Mr Brown said whenever he gets up to speak, he notices the minster sink back into their green leather bench and put their ear right up against the speaker embedded in it.
"David Davis (the Brexit Secretary), he almost laughs when he sees me standing up. You can see him, by default, move his ear to the speaker," Mr Brown said.
"I think Liam Fox struggles too. There are a few, it's hard to pick them all out. Margot James struggled one time.
"Sometimes you know if you have caught them out, they hide behind it - they say 'I didn't catch what the member said', and they say they'll write to me, but my inbox hasn't been inundated with letters."
It has become a running joke with his colleagues, who poke fun at the frequent letters from Hansard requesting a translation.
The parliamentary sketch writers are also known to scratch their heads when he is speaking.
Mr Brown said: "Sometimes Hansard ask what other people say, but I make the joke that they must have an Ayrshire translator in now but the Ayrshire translator doesn't understand my colleagues."
Mr Brown grew up in a village just outside Kilmarnock in the constituency he now represents, and he is proud of his accent.
He said: "I stayed in that village all my life. I went to university in Glasgow, but I still travelled up and down from where I stayed so that helped me retain my accent.
"My mum had a theory that I deliberately held on to my accent when I went to university because it is a way of not changing and trying to remain close to your roots."
While he takes the issue in good humour, Mr Brown said it can at times be frustrating as he struggles to get a straight answer to his questions.
He made an effort to speak more slowly during Commons debates, but several Tory MPs have confessed that they still cannot follow him.
"I think I have slowed it down and spoke clearly and then other MPs still think I've spoke way too fast - so again it's that perception", he said.
"I was on a cross-party trip to Qatar, so speaking to Qataris I had to make even more of an effort to slow down and enunciate what I was saying.
"That was when a Tory MP said: 'Alan, I can understand you, if you spoke like that in the chamber that would make things much easier.' She thinks I sound fast and angry."
But he said his constituents north of the border would revolt if he suddenly lost his Kilmarnock accent, and Mr Brown said he has "no intention of changing now".

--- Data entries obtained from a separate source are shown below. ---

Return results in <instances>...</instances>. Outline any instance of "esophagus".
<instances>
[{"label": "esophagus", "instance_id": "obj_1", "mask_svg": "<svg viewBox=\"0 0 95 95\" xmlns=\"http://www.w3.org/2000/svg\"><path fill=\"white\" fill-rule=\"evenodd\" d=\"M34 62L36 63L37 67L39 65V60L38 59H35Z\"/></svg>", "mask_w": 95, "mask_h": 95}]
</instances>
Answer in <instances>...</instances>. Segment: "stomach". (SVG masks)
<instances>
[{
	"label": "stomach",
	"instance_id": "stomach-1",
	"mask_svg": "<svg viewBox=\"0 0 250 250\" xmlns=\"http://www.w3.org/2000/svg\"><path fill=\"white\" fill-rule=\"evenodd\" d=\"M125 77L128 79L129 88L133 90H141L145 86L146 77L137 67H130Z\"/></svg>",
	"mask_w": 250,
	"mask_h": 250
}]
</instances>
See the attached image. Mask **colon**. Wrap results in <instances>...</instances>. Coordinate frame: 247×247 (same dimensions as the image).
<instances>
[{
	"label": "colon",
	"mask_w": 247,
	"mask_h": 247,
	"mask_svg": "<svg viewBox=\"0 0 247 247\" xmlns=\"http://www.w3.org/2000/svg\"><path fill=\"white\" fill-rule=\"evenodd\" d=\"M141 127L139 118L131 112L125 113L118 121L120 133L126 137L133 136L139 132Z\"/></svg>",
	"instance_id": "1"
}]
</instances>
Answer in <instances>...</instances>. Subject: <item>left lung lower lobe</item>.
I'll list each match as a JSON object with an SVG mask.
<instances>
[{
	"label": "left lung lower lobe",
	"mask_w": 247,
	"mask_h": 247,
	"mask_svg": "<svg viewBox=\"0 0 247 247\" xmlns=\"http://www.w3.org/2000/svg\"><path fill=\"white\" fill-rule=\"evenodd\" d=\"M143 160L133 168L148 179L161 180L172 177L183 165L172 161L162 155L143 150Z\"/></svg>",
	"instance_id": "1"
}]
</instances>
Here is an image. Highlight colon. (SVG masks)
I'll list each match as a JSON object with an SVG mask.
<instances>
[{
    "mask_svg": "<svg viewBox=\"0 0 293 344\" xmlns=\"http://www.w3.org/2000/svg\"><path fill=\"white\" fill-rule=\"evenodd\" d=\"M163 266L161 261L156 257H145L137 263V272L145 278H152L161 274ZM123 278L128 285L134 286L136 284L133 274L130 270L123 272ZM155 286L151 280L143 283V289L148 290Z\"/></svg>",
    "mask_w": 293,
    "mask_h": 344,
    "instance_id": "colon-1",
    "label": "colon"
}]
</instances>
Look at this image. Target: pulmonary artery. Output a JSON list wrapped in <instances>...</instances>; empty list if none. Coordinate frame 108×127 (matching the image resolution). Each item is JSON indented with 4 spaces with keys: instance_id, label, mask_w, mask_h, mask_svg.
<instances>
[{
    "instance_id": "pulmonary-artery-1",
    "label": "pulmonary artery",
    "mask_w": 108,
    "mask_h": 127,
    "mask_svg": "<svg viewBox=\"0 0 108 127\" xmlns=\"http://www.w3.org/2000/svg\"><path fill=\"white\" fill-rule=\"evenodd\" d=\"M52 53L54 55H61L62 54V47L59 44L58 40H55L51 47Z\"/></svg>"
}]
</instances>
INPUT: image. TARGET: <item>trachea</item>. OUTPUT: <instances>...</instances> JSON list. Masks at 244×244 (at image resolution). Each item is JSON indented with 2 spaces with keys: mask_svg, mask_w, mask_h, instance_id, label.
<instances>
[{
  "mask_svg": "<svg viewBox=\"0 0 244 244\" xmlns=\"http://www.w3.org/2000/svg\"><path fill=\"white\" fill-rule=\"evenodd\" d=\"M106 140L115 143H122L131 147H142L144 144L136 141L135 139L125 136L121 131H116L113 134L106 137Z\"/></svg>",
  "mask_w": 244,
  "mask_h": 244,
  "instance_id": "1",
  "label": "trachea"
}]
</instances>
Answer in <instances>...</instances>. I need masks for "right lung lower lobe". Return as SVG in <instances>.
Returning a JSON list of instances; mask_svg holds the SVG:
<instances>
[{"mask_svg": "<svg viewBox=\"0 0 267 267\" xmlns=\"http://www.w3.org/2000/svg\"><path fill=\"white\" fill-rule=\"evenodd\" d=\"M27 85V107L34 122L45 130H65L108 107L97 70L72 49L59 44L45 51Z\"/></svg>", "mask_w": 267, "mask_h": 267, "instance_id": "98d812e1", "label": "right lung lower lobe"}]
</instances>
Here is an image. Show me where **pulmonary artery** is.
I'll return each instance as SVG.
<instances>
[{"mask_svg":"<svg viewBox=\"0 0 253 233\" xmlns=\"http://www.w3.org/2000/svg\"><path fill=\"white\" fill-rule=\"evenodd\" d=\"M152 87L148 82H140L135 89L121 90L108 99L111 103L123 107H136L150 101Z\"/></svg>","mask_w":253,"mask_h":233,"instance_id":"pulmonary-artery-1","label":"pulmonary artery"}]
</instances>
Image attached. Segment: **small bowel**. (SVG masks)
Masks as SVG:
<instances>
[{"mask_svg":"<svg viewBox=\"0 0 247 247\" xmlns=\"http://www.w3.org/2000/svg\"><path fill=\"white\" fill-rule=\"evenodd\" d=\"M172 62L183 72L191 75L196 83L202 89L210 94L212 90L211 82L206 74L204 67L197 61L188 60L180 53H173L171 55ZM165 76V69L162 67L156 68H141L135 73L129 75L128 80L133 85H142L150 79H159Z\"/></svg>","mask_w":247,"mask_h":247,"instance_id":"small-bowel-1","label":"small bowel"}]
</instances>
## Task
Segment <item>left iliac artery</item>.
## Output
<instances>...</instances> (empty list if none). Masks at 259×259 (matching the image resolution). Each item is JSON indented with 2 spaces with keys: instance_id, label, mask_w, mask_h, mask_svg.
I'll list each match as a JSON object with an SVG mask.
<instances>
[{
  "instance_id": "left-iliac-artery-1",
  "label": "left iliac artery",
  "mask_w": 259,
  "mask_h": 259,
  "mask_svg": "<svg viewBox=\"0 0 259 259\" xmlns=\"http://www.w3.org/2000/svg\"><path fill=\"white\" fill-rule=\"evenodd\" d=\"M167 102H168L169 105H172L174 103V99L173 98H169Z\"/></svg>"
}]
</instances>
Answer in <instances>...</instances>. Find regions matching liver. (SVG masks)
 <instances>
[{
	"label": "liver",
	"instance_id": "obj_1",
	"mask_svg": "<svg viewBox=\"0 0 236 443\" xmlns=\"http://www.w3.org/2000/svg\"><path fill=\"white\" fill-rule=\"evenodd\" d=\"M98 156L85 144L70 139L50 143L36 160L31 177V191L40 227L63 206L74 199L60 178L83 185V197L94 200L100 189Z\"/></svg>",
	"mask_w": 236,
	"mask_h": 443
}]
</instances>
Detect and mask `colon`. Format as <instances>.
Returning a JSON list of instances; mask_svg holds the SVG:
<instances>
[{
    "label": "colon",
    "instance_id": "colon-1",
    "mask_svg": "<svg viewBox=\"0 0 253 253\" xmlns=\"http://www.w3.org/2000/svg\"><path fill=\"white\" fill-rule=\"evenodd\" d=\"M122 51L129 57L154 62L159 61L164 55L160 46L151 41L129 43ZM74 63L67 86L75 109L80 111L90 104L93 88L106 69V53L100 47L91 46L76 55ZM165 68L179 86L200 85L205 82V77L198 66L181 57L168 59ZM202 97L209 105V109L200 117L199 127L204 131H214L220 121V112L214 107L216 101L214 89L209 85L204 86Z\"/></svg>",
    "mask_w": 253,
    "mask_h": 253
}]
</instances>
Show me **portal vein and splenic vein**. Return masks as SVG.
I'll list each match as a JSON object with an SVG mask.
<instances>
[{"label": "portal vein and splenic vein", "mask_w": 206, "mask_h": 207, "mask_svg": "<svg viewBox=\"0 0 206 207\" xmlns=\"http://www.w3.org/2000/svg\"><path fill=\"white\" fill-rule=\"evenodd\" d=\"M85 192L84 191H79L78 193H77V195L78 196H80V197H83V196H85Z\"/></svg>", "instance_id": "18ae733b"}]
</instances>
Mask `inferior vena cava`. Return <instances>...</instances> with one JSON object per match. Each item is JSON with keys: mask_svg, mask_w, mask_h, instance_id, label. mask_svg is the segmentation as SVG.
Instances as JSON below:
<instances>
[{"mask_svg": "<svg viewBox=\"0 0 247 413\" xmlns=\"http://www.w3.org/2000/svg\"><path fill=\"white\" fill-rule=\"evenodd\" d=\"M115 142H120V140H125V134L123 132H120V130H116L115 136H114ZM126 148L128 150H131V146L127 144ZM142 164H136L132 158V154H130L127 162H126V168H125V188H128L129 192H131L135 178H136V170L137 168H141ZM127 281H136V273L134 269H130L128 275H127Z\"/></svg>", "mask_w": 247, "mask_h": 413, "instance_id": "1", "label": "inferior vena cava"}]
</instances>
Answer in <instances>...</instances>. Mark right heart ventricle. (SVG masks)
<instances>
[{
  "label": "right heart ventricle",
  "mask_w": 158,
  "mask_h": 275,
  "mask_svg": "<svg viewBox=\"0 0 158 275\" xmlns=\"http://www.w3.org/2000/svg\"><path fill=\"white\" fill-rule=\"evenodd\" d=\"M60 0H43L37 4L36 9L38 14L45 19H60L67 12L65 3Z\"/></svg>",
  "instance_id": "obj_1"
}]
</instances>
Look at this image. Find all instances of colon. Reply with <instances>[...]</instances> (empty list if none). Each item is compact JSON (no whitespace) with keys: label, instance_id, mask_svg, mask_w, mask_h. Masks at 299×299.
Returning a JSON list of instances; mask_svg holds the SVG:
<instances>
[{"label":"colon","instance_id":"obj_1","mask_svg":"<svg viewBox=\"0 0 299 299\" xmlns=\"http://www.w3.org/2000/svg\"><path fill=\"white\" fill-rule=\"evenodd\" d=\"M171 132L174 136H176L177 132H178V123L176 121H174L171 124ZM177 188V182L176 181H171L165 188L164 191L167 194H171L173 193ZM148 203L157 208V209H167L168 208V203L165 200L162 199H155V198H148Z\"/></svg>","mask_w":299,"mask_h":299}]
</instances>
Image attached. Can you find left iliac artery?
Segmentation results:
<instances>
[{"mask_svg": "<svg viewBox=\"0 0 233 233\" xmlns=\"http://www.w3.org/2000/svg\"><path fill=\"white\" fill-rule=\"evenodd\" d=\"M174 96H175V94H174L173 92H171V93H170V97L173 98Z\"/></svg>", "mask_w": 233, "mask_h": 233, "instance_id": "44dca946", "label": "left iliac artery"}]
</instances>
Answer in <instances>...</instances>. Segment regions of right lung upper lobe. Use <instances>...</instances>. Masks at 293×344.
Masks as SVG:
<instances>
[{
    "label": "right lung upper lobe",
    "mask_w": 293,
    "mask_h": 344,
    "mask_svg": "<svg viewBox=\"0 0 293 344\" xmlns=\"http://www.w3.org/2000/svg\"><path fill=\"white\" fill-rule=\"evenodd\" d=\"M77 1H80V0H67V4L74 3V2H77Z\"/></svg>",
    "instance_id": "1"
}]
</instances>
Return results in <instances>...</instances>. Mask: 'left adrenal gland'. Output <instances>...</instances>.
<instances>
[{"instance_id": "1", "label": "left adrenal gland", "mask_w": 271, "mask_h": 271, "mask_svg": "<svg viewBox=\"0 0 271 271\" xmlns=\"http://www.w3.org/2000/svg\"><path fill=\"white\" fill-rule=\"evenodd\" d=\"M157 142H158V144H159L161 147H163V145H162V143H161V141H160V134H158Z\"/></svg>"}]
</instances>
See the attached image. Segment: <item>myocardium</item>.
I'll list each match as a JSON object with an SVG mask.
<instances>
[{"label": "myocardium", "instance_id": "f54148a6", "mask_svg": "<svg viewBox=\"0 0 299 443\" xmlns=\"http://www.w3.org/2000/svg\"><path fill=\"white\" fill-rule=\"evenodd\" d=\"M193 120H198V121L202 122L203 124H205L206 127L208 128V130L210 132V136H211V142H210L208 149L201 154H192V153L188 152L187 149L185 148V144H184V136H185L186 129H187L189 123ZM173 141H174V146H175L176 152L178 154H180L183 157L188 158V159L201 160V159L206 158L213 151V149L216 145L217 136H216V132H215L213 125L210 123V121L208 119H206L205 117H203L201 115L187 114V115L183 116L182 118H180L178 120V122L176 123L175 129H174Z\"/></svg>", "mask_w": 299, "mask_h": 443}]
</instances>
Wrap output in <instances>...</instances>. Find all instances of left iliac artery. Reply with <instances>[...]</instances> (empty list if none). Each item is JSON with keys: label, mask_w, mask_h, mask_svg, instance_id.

He said: "Because people know me locally and know how I talk, they would actually question what was happening if my accent changed when I came down to Westminster.
"We know people are very wary of politicians losing what they stood for, or changing too much when they take on the role. A sort of 'who does he think he is now?'.
"One last wee aside: my wife is actually American and I take the view if her family can understand my accent, the people in Westminster should be able to as well."